À lire aussi : Pas de conte de fées : Mohamed Salah reste muet alors que Trabzonspor trébuche en Europe
Un rêve brisé à Anfield
Invitée du podcast On The Continent pour promouvoir son nouveau livre, Only Mo Salah, Reddy a expliqué qu’après sa dernière prolongation de contrat, Salah avait trouvé une paix intérieure immense.
« Il s’est assis, a réfléchi à sa carrière et s’est rendu compte qu’il avait enfin trouvé sa maison », souligne Reddy, ajoutant qu’il envisageait de prendre sa retraite à Anfield et que sa famille était ravie de rester installée dans la ville.
Cependant, la situation s’est rapidement détériorée seulement quatre mois plus tard.
« Il était un homme brisé, le cœur en miettes, parce qu’il ne comprenait pas ce qui se passait autour de lui et pourquoi personne au club ne prenait sa défense », a-t-elle révélé.
Bouleversements tactiques et sentiment d’abandon
L’été 2026 a marqué un bouleversement majeur dans la structure offensive de Liverpool sous la houlette d’Arne Slot. Les départs émouvants de proches alliés comme Trent Alexander-Arnold, Luis Díaz et Darwin Núñez ont été aggravés par les arrivées à 300 millions de livres de Florian Wirtz, Alexander Isak et Hugo Ekitike.
Reddy explique que Salah a été contraint d’adopter un rôle plus reculé, davantage axé sur la création défensive, afin de laisser la place aux coûteuses nouvelles recrues. Ce bouleversement tactique, jamais communiqué au public, a entraîné de vives critiques des supporters face à la baisse de ses statistiques de buteur.
« Salah a eu le sentiment que le club l’avait sacrifié, le laissant seul face aux critiques », affirme Reddy.
La pression a culminé lors d’une interview d’après-match très commentée face à Leeds United, que Reddy précise n’était pas une démonstration d’ego mais « une fuite de douleur profonde et de souffrance de ne pas se sentir apprécié ».
Suivant les conseils de légendes comme Steven Gerrard et Jordan Henderson, qui lui ont rappelé qu’aucun joueur ne peut gagner la guerre médiatique face à l’institution, Salah a compris qu’un départ d’un commun accord était sa seule option.
Refus des milliards saoudiens et de la MLS
Malgré l’insistance et les offres mirobolantes de la Saudi Pro League, Salah n’a jamais vu le Moyen-Orient comme une option sportive séduisante. Reddy insiste sur le fait que ses motivations reposent sur la passion et le sentiment d’appartenance, et non sur l’appât du gain.

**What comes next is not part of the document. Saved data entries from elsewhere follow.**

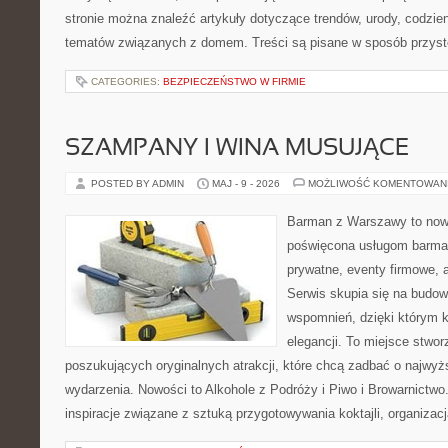
stronie można znaleźć artykuły dotyczące trendów, urody, codzi
tematów związanych z domem. Treści są pisane w sposób przystę
CATEGORIES:
BEZPIECZEŃSTWO W FIRMIE
SZAMPANY I WINA MUSUJĄCE
POSTED BY ADMIN
MAJ - 9 - 2026
MOŻLIWOŚĆ KOMENTOWAN
Barman z Warszawy to nowo
poświęcona usługom barma
prywatne, eventy firmowe, a
Serwis skupia się na budo
wspomnień, dzięki którym 
elegancji. To miejsce stwor
poszukujących oryginalnych atrakcji, które chcą zadbać o najw
wydarzenia. Nowości to Alkohole z Podróży i Piwo i Browarnictwo
inspiracje związane z sztuką przygotowywania koktajli, organizac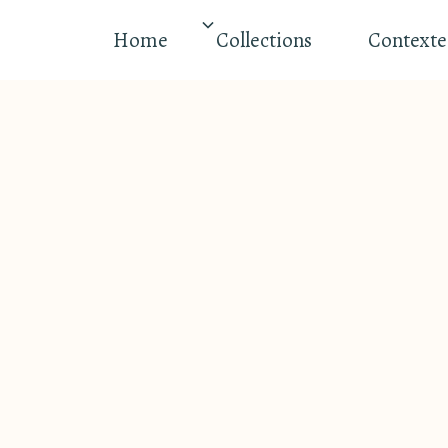
Home
Collections
Contexte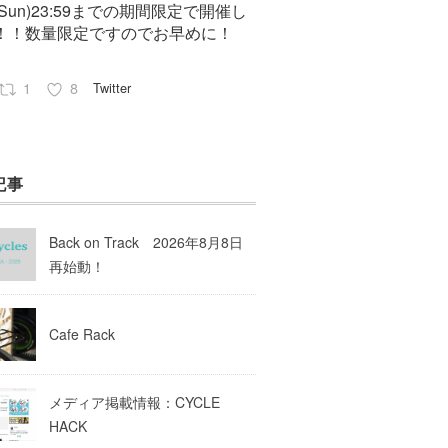
7(Sun)23:59までの期間限定で開催し
！！数量限定ですのでお早めに！
1
8
Twitter
Pep cycles@大阪
23 8月 2023
記事
はお知らせがいっぱいあるのでチェ
してて下さいね！
Back on Track 2026年8月8日
10
Twitter
再始動！
Load More
Cafe Rack
メディア掲載情報：CYCLE
HACK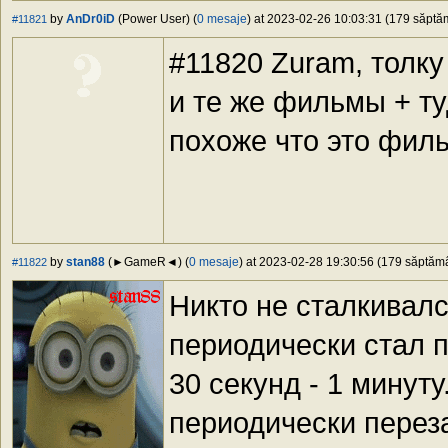
by
AnDr0iD
(Power User) (
0 mesaje
) at 2023-02-26 10:03:31 (179 săptăm
#11821
#11820 Zuram, толку
и те же фильмы + ту
похоже что это фил
by
stan88
(►GameR◄) (
0 mesaje
) at 2023-02-28 19:30:56 (179 săptămân
#11822
Никто не сталкивалс
периодически стал п
30 секунд - 1 минуту
периодически переза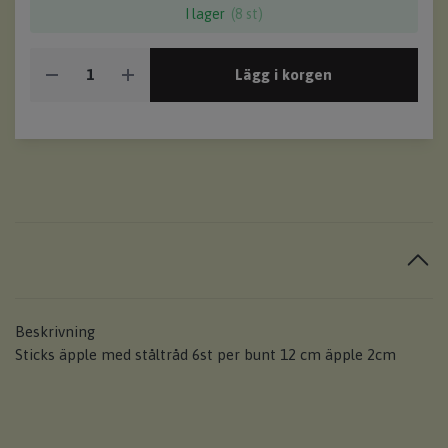
I lager
(8 st)
Lägg i korgen
Beskrivning
Sticks äpple med ståltråd 6st per bunt 12 cm äpple 2cm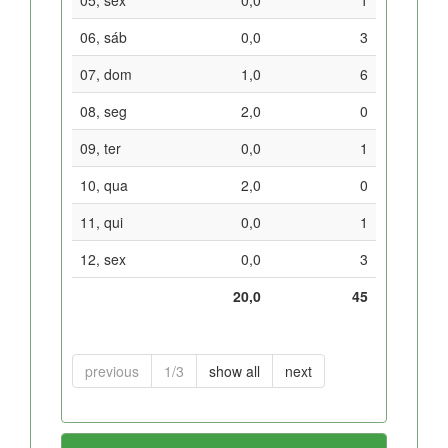
06, sáb
0,0
3
07, dom
1,0
6
08, seg
2,0
0
09, ter
0,0
1
10, qua
2,0
0
11, qui
0,0
1
12, sex
0,0
3
20,0
45
previous
1/3
show all
next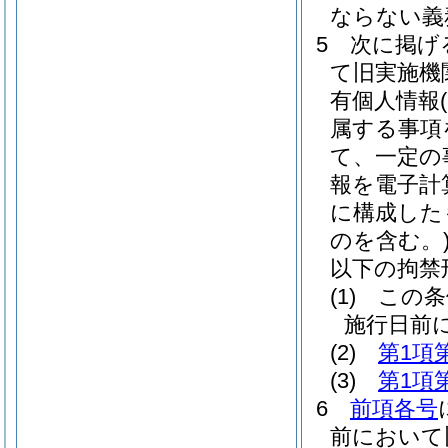
ならない義
5
次に掲げ
て旧実施機
有個人情報
属する事項
て、一定の
報を電子計
に構成した
のを含む。
以下の拘禁
(1)
この条
施行日前
(2)
第1項
(3)
第1項
6
前項各号
前において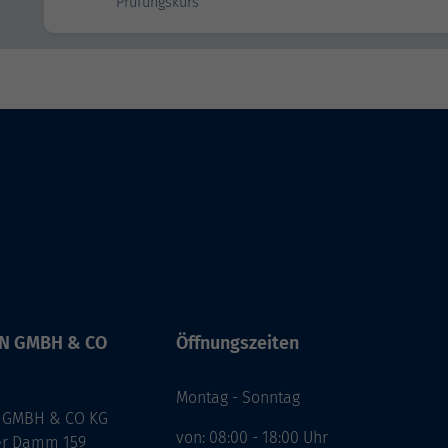
Prüfungskurs
IN GMBH & CO
Öffnungszeiten
Montag - Sonntag
 GMBH & CO KG
von: 08:00 - 18:00 Uhr
er Damm 159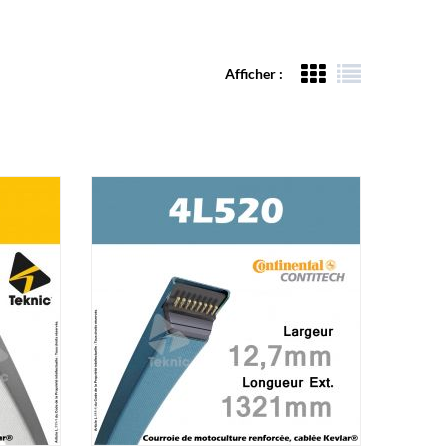
Afficher :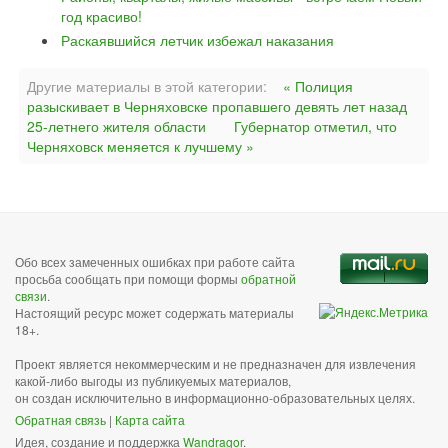
год красиво!
Раскаявшийся летчик избежал наказания
Другие материалы в этой категории:
« Полиция
разыскивает в Черняховске пропавшего девять лет назад
25-летнего жителя области
Губернатор отметил, что
Черняховск меняется к лучшему »
Обо всех замеченных ошибках при работе сайта
просьба сообщать при помощи формы
обратной
связи
.
Настоящий ресурс может содержать материалы
18+.
Проект является некоммерческим и не предназначен для извлечения
какой-либо выгоды из публикуемых материалов,
он создан исключительно в информационно-образовательных целях.
Обратная связь
|
Карта сайта
Идея, создание и поддержка
Wandragor
.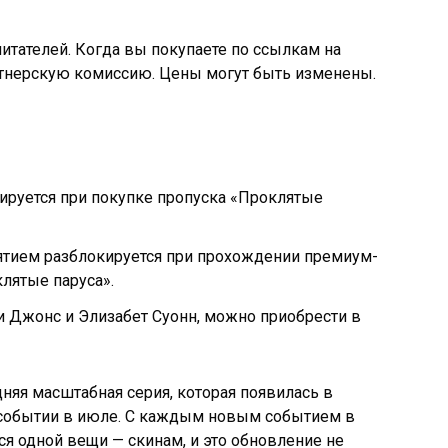
читателей. Когда вы покупаете по ссылкам на
тнерскую комиссию. Цены могут быть изменены.
ируется при покупке пропуска «Проклятые
ятием разблокируется при прохождении премиум-
клятые паруса».
и Джонс и Элизабет Суонн, можно приобрести в
няя масштабная серия, которая появилась в
ом событии в июле. С каждым новым событием в
ся одной вещи — скинам, и это обновление не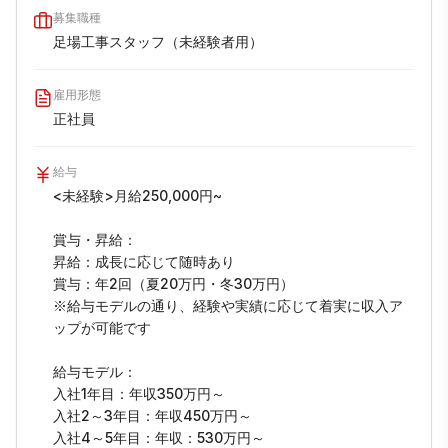
募集職種
足場工事スタッフ（未経験者用）
雇用形態
正社員
給与
<未経験>月給250,000円~

賞与・昇給：

昇給：成長に応じて随時あり

賞与：年2回（夏20万円・冬30万円）

※給与モデルの通り、経験や実績に応じて着実に収入ア
ップが可能です

給与モデル：

入社1年目：年収350万円～

入社2～3年目：年収450万円～

入社4～5年目：年収：530万円～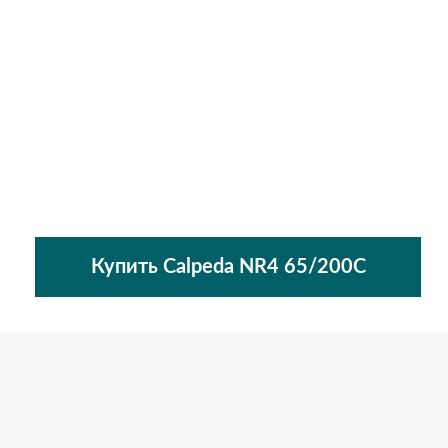
Купить Calpeda NR4 65/200C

De plus, les récits de Jordan Henderson sur les tribunes clairsemées ont dissuadé l’Égyptien, qui se nourrit d’ambiances électriques dans les stades.
Les offres avancées de franchises de Major League Soccer, centrées sur l’expansion de la marque à la David Beckham, et les approches de clubs italiens ont également été repoussées, Salah recherchant un environnement européen unique et férocement compétitif.
Les révélations de Reddy apportent un éclairage crucial sur l’un des transferts les plus retentissants de l’été. Le récit déplace la responsabilité d’un joueur en déclin naturel vers une défaillance institutionnelle de gestion humaine et de communication de la part de la direction de Liverpool.
En choisissant Trabzonspor, Salah poursuit activement un héritage romantique du football, privilégiant la connexion émotionnelle, la ferveur des supporters et la résonance culturelle à la simple capitalisation financière.